À l’international, le marché continue d’absorber un tableau fondamental contrasté : des exportations brésiliennes stables, des bilans européens relativement tendus et une incertitude concernant la future politique d’exportation de l’Inde pour 2026‑27. L’évolution récente des prix mondiaux — gains modérés à New York sur le n° 11, parallèlement à de légères baisses à Londres sur le n° 5 — reflète ce rapport de forces, les investisseurs hésitant à intégrer un déficit marqué tant que les risques liés à la production indienne restent en partie spéculatifs.
Perspectives et considérations de trading
Dans l’ensemble, la combinaison d’une superficie de canne réduite, d’un broyage potentiellement précoce et d’une concurrence accrue du gur dans l’Uttar Pradesh confère aux fondamentaux indiens un biais légèrement haussier pour 2026‑27, mais le calendrier sera déterminant. L’impact final dépendra du taux de récupération effectivement obtenu, des dates réelles de démarrage des usines et de l’intensité avec laquelle les unités de production de gur enchériront sur la canne pendant la campagne. Pour l’instant, les contrats à terme mondiaux se situent dans la partie médiane de la fourchette de l’année écoulée, ce qui laisse une marge à des mouvements directionnels lorsque des signaux de production plus clairs apparaîtront.
- Producteurs (Inde/Asie) : Envisager de couvrir à l’avance une partie de la production 2026‑27 aux niveaux actuels du NY n° 11, proches de 18 USc/lb, tout en conservant une participation à la hausse (par exemple via des options d’achat) au cas où la production de l’Uttar Pradesh et, plus largement, de l’Inde serait inférieure aux anticipations.
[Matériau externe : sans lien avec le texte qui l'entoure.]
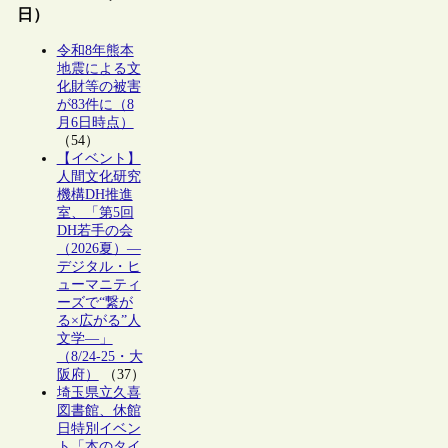
日）
令和8年熊本
地震による文
化財等の被害
が83件に（8
月6日時点）
（54）
【イベント】
人間文化研究
機構DH推進
室、「第5回
DH若手の会
（2026夏）―
デジタル・ヒ
ューマニティ
ーズで“繋が
る×広がる”人
文学―」
（8/24-25・大
阪府）
（37）
埼玉県立久喜
図書館、休館
日特別イベン
ト「本のタイ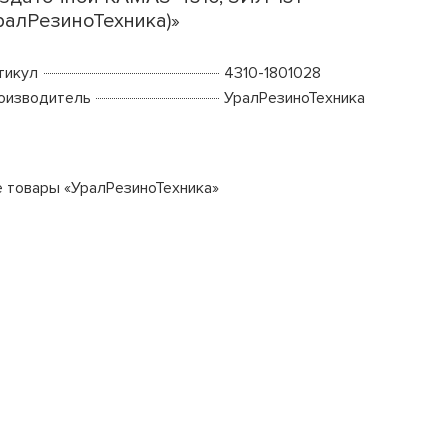
ралРезиноТехника)»
тикул
4310-1801028
оизводитель
УралРезиноТехника
е товары «УралРезиноТехника»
- Acheteurs industriels (UE/Royaume-Uni) : Avec des prix FCA du sucre raffiné compris entre 0,49 et 0,65 EUR/kg et peu de tensions à court terme, échelonner la couverture sur le T4 2026 et le T1 2027 plutôt que de tout acheter en amont, tout en évitant une position structurellement vendeuse au cas où l’offre indienne se resserrerait plus tard dans la campagne.
- Traders : Surveiller les prochaines indications concernant les dates effectives de démarrage des usines de l’Uttar Pradesh et l’intensité du broyage précoce. Des signes de rendements plus faibles ou d’un détournement important de la canne vers le gur soutiendraient un biais modestement haussier sur les prix purs ainsi que sur les spreads sucre blanc/brut.
Vue directionnelle à 3 jours (base EUR) :
- Marché mondial (NY n° 11, Londres n° 5, équivalent EUR/t) : Biais légèrement plus ferme, avec un risque de hausse modéré si les achats spéculatifs prolongent les gains récents.
- Sucre raffiné physique européen (FCA, EUR/kg) : Globalement stable ; les éventuels mouvements devraient se limiter à quelques centimes à mesure que les contrats sont reconduits et que les coûts logistiques s’ajustent.
- Sucre raffiné intérieur indien (équivalent EUR/t implicite) : Stable à légèrement plus faible à très court terme en raison de quotas plus élevés et de rebonds limités durant la saison des fêtes, mais les risques à moyen terme sont orientés à la hausse si la production de l’Uttar Pradesh déçoit.